## Your instructions
Among the entries below, find the lines holding "Vysoká" and copy them.

## Raw data
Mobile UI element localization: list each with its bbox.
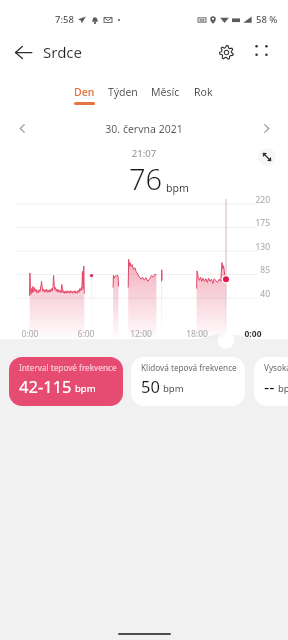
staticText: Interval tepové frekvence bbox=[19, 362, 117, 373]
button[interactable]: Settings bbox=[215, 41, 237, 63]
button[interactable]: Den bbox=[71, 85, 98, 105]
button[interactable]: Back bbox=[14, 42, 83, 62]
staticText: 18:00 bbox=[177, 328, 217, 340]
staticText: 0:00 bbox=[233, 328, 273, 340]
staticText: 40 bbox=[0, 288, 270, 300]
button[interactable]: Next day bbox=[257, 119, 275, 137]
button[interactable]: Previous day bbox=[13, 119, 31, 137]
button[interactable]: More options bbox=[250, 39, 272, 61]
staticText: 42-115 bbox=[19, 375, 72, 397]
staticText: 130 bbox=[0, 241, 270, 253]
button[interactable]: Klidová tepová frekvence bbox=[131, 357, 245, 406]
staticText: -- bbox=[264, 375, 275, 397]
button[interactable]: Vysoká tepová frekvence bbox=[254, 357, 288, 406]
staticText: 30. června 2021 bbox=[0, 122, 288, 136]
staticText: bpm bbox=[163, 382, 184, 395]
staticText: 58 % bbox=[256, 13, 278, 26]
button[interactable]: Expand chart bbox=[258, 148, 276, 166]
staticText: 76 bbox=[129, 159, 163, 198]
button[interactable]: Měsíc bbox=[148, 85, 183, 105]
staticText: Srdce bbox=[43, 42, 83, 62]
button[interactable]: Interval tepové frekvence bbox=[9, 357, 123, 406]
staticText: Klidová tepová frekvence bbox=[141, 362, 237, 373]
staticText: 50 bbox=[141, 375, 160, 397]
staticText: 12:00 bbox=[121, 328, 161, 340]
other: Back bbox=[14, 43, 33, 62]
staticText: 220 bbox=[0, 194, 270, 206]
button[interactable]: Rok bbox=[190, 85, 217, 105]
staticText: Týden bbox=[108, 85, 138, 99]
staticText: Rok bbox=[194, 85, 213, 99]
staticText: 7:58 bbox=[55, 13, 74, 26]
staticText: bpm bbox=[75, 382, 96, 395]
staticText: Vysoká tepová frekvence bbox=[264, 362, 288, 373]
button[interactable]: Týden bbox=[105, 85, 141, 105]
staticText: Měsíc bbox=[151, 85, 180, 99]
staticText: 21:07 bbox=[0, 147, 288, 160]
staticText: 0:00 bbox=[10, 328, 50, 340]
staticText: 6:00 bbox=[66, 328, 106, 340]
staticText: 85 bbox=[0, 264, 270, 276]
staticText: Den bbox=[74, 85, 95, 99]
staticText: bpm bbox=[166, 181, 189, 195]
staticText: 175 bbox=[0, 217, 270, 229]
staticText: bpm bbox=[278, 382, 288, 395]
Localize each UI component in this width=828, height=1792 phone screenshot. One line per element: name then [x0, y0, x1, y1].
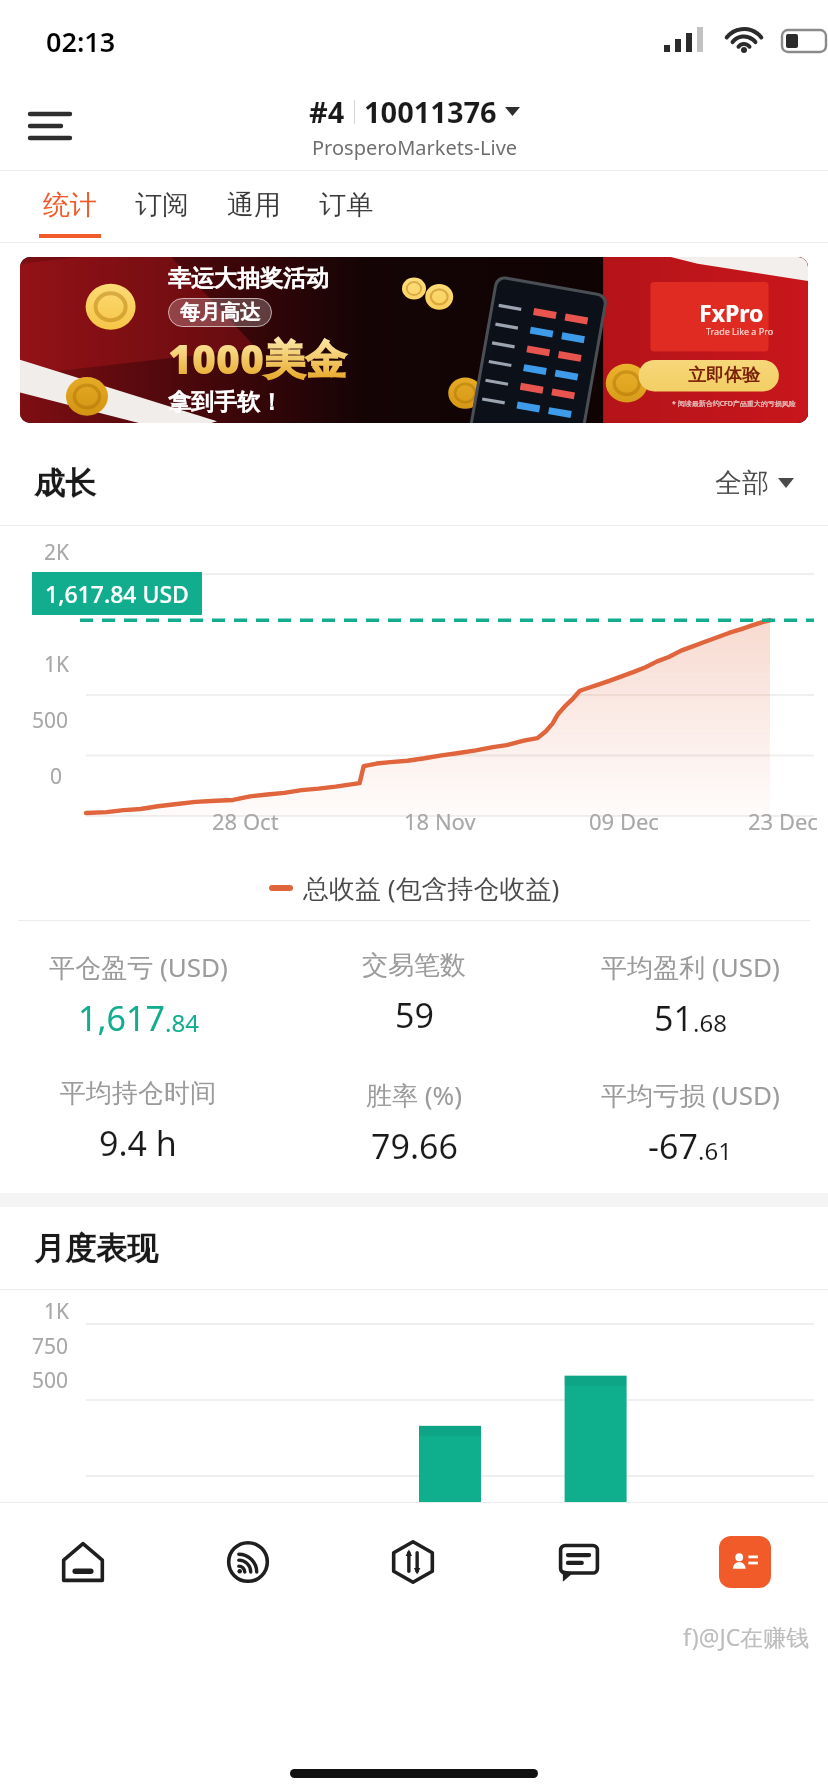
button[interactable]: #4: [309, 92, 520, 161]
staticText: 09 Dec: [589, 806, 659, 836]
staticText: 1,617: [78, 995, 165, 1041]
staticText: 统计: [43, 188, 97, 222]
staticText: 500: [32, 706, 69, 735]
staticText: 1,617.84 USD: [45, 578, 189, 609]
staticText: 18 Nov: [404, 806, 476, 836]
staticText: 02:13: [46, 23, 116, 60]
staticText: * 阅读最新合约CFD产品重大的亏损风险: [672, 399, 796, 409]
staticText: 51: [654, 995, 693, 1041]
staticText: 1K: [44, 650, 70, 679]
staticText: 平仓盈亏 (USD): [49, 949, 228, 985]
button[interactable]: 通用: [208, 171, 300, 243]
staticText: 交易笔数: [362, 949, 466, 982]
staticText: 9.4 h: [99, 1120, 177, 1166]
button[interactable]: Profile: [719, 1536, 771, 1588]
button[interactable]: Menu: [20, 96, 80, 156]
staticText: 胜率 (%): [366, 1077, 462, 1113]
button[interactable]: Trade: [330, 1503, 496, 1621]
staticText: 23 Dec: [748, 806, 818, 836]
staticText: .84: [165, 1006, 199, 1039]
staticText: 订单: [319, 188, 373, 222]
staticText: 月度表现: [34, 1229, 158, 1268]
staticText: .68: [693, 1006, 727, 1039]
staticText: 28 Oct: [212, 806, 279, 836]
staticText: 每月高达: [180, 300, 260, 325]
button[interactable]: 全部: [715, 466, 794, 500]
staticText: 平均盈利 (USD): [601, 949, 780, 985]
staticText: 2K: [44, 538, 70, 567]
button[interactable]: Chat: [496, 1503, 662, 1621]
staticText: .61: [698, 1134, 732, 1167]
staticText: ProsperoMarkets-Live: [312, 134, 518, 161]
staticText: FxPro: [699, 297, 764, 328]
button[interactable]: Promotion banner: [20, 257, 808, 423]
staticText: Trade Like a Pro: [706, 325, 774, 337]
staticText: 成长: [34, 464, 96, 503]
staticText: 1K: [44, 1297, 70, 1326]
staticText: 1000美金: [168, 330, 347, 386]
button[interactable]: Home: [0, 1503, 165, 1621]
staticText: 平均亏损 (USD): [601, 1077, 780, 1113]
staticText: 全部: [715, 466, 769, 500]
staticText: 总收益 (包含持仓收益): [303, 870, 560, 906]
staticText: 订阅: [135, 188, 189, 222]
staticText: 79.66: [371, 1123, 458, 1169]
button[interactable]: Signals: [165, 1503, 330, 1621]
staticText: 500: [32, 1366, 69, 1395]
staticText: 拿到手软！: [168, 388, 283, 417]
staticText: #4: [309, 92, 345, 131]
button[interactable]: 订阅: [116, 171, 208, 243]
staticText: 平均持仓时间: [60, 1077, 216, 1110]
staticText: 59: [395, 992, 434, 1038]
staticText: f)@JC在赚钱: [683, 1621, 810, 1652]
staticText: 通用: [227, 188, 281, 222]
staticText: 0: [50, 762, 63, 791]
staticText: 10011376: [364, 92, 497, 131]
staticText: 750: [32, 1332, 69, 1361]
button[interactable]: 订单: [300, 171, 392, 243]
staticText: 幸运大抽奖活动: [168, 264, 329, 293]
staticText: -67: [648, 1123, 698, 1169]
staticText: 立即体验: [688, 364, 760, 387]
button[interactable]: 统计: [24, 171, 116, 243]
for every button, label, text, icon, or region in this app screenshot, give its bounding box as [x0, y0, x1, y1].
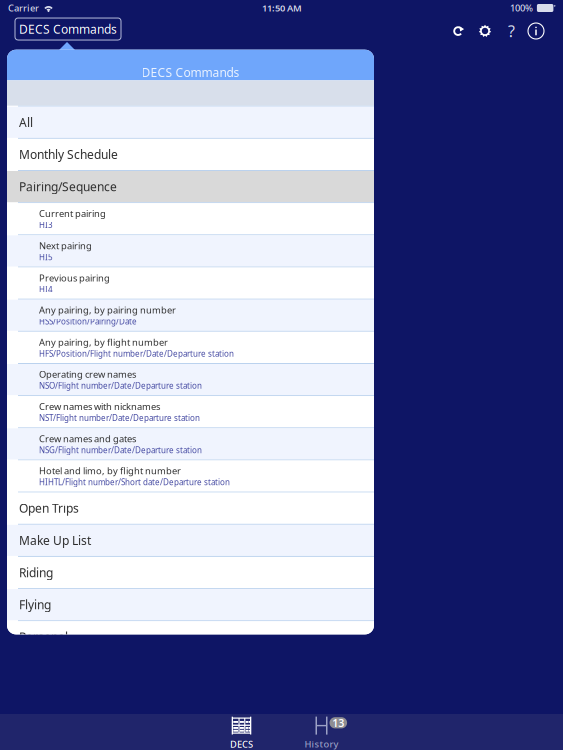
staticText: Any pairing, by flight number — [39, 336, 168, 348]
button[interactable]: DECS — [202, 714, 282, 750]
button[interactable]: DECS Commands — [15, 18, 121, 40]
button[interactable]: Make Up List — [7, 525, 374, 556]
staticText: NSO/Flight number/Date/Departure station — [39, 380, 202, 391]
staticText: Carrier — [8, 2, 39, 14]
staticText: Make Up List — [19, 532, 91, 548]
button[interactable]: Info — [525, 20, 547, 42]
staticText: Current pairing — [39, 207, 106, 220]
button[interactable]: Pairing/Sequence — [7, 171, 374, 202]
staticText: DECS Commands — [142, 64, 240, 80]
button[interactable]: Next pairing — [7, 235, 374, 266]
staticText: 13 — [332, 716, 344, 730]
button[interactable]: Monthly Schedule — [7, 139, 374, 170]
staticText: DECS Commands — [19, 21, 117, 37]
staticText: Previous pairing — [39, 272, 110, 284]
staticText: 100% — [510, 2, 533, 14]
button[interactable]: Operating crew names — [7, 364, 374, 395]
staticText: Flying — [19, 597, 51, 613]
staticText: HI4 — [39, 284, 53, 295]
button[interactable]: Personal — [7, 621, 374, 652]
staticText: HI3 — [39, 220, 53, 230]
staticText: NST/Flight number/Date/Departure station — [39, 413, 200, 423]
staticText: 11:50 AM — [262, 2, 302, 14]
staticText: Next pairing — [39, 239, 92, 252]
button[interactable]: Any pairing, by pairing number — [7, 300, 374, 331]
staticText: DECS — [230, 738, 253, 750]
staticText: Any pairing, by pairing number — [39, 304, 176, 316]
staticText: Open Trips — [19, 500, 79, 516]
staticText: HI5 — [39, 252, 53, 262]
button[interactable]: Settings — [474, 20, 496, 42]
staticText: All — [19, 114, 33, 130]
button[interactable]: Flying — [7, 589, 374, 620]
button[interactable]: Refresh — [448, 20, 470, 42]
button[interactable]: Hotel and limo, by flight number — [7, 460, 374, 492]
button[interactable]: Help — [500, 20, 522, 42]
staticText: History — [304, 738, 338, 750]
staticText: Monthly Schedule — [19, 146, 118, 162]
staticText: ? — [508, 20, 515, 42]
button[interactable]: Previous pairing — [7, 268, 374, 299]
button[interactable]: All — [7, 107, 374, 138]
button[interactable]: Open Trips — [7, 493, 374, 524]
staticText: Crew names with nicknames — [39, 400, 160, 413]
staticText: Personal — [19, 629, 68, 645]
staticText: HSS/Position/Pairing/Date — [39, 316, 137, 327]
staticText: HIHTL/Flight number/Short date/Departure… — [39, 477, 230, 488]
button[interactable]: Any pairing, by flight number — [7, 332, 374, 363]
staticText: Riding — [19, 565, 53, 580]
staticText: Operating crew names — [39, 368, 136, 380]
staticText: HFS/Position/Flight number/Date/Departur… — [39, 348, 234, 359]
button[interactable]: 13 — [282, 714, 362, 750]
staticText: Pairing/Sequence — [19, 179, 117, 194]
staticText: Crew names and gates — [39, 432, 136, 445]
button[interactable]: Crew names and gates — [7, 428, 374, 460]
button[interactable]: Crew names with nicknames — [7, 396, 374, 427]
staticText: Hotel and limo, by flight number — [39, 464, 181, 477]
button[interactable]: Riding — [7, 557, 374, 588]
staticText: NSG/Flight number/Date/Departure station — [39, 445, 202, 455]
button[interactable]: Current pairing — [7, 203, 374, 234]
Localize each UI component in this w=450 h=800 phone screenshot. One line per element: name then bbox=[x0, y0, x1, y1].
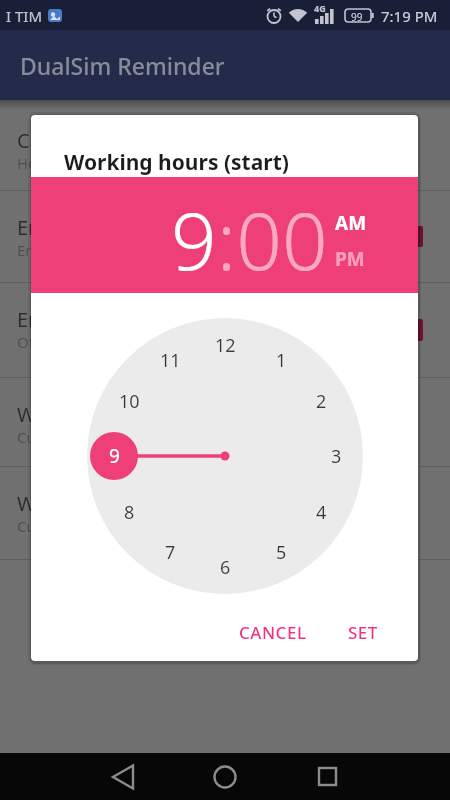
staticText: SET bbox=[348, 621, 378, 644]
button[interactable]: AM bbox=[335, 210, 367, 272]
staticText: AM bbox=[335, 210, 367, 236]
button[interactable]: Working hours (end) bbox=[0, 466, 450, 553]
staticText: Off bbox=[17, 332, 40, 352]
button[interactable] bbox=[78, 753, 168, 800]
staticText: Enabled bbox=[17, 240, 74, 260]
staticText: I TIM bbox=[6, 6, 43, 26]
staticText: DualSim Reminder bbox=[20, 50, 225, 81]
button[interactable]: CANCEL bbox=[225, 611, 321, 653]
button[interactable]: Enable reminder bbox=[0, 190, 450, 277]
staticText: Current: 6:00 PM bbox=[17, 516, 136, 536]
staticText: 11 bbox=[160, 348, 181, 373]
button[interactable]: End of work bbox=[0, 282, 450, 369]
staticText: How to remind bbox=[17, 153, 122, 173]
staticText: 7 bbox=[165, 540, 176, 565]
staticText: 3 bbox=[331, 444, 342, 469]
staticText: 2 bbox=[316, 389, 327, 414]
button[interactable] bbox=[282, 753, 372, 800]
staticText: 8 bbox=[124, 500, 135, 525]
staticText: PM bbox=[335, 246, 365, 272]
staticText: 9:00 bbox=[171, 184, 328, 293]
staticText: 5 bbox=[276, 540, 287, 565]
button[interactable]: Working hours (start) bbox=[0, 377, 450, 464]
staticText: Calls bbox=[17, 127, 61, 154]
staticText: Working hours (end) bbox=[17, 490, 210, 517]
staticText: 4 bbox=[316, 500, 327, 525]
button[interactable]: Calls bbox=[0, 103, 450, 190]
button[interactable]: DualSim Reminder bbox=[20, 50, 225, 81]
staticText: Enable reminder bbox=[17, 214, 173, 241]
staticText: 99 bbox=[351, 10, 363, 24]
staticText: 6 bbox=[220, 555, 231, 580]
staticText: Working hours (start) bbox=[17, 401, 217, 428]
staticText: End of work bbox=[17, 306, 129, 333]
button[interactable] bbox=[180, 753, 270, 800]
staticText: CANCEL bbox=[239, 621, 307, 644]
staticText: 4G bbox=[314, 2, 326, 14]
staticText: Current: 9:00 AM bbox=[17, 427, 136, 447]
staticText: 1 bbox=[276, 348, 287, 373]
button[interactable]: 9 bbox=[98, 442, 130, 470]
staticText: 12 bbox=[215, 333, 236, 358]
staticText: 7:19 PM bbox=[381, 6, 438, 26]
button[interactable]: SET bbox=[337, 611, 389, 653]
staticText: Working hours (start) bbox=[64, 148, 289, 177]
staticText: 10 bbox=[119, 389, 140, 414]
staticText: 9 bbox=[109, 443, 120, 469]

## Response for this exercise
button[interactable]: Vysoká tepová frekvence bbox=[254, 357, 288, 406]
staticText: Vysoká tepová frekvence bbox=[264, 362, 288, 373]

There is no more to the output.